Dairy farmer Guntis Krumins from Kandava district told Panorama that he’s checked the figures and confirmed that he’s selling his milk at 30% below production costs. Whereas in August milk wholesalers were still seeking alternative export markets, at least now the milk is flowing elsewhere out of the country.
“The milk’s going to Lithuania, Poland, some demo cargoes to Belarus, basically it’s getting shipped out of state,” he said.
The farmer receives €0.21 per liter of milk, whereas the price in Europe is €0.40 per liter. Krumins says if the price were at least €0.30 per liter, he would at least be able to make ends meet.
While prices keep dropping, farmers are forced to figure out ways to keep their homestead enterprises in survival mode.
“The cows can’t settle for 30% less feed and farm vehicles won’t run on 30% less fuel,” says Krumins.

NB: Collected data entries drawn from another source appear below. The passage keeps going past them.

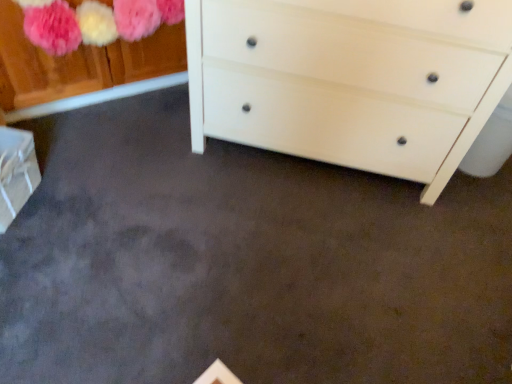 This screenshot has height=384, width=512. What are the coordinates of `vacant space that's between white matte chest of drawers at center and white cardboard box at lower left` in the screenshot? It's located at (170, 178). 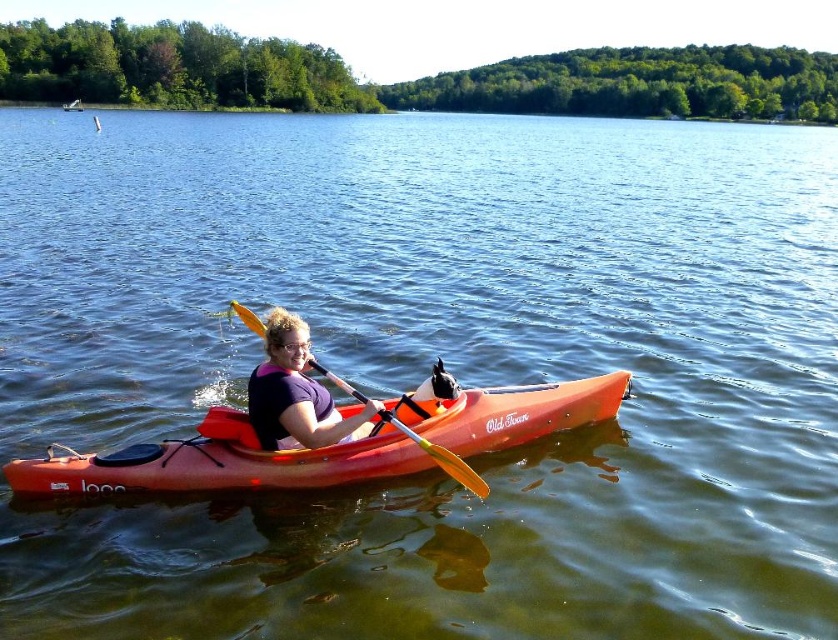 You are navigating a kayak and need to reach a destination marked by the point at coordinates point (236, 433). There is an obstacle at point point (261, 416). Based on the scene description, which point is closer to your current position in the kayak?

Point (261, 416) is closer to your current position because it is in front of point (236, 433), which is behind it.

You are a safety inspector evaluating the kayak setup. The orange matte kayak at center has a purple fabric life jacket at center. According to safety guidelines, life jackets must be worn and accessible. Is the current arrangement compliant with the requirement?

The orange matte kayak at center is much taller than the purple fabric life jacket at center, which means the life jacket might be stored below or behind the seat, making it inaccessible during emergencies. This arrangement does not comply with safety guidelines requiring life jackets to be worn or easily accessible.

You are a photographer planning to take a photo of the orange matte kayak at center and the matte purple shirt at center. Since you want to emphasize the size difference between them, which object should you focus on to highlight their relative sizes?

The orange matte kayak at center is larger than the matte purple shirt at center, so focusing on the orange matte kayak at center will emphasize its larger size compared to the matte purple shirt at center. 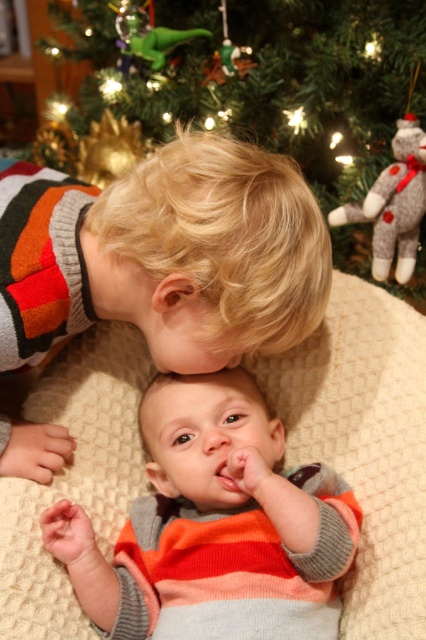 Question: Does striped sweater at center lie behind green matte ornament at upper center?

Choices:
 (A) no
 (B) yes

Answer: (A)

Question: Which object appears closest to the camera in this image?

Choices:
 (A) striped sweater at center
 (B) striped sweater baby at center
 (C) green matte ornament at upper center

Answer: (A)

Question: Is striped sweater at center positioned before green matte ornament at upper center?

Choices:
 (A) yes
 (B) no

Answer: (A)

Question: Among these objects, which one is farthest from the camera?

Choices:
 (A) green matte ornament at upper center
 (B) striped sweater at center
 (C) striped sweater baby at center

Answer: (A)

Question: From the image, what is the correct spatial relationship of striped sweater baby at center in relation to green matte ornament at upper center?

Choices:
 (A) below
 (B) above

Answer: (A)

Question: Which of the following is the farthest from the observer?

Choices:
 (A) green matte ornament at upper center
 (B) striped sweater baby at center

Answer: (A) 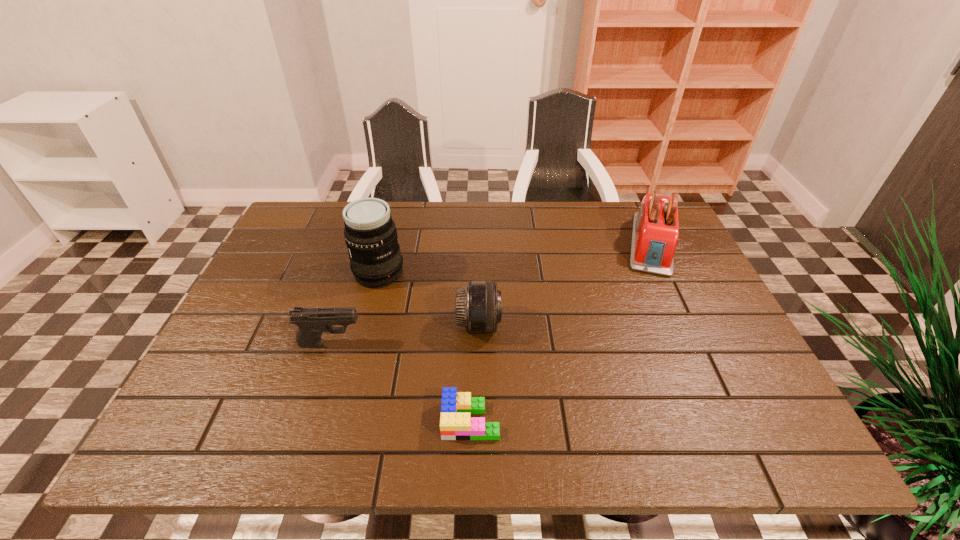 Find the location of a particular element. This screenshot has height=540, width=960. vacant region between the rightmost object and the shorter telephoto lens is located at coordinates (565, 284).

This screenshot has height=540, width=960. I want to click on vacant point located between the toaster and the shortest object, so click(562, 332).

Where is `object that is the third nearest to the shorter telephoto lens`? object that is the third nearest to the shorter telephoto lens is located at coordinates (311, 322).

Identify which object is the third closest to the nearer telephoto lens. Please provide its 2D coordinates. Your answer should be formatted as a tuple, i.e. [(x, y)], where the tuple contains the x and y coordinates of a point satisfying the conditions above.

[(311, 322)]

Where is `free location that satisfies the following two spatial constraints: 1. on the back side of the shortest object; 2. on the right side of the toaster`? This screenshot has width=960, height=540. free location that satisfies the following two spatial constraints: 1. on the back side of the shortest object; 2. on the right side of the toaster is located at coordinates (474, 244).

This screenshot has height=540, width=960. I want to click on free space that satisfies the following two spatial constraints: 1. at the barrel of the pistol; 2. on the left side of the shortest object, so click(306, 420).

Find the location of `vacant space that satisfies the following two spatial constraints: 1. on the front side of the fourth shortest object; 2. at the barrel of the pistol`. vacant space that satisfies the following two spatial constraints: 1. on the front side of the fourth shortest object; 2. at the barrel of the pistol is located at coordinates (698, 343).

Locate an element on the screen. The image size is (960, 540). vacant point that satisfies the following two spatial constraints: 1. on the front side of the left telephoto lens; 2. at the barrel of the pistol is located at coordinates (361, 343). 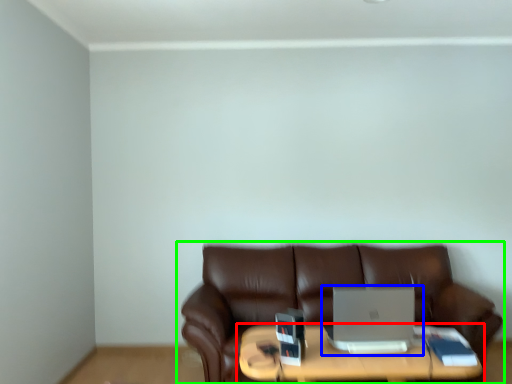 Question: Estimate the real-world distances between objects in this image. Which object is closer to table (highlighted by a red box), laptop (highlighted by a blue box) or studio couch (highlighted by a green box)?

Choices:
 (A) laptop
 (B) studio couch

Answer: (A) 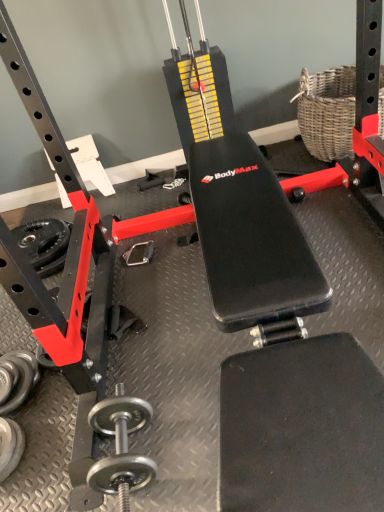 Locate an element on the screen. The width and height of the screenshot is (384, 512). spots to the right of silver metallic dumbbell at lower left, the 2th dumbbell positioned from the left is located at coordinates (44, 442).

Like many of his counterparts around the land, he has had to put on hold improvements to the farm required according to EU regulations. Many of his investments into building new facilities have stopped at the halfway mark, postponed until milk prices can ensure an adequate flow of income again.
Of the €6m allocated by the government to compensate the sector’s hardest hit producers, Krumins has received €4500, all of which was spent on fuel.
The farmer says he is grateful for the support during hard times, but that the compensation cannot come close to covering all of his losses. He suggested the fuel excise tax be waived for the dairy sector as a more effective measure that would be felt sooner than current compensation schemes.
For the time being he is still able to pay his bills, but he knows that nearby farmers are already scheduling appointments at their banks to negotiate postponements in their payment arrangements.
“My colleagues have gone to talk, but the banks’ doors have closed. They don’t trust the (situation with) dairy farmers,” he admits.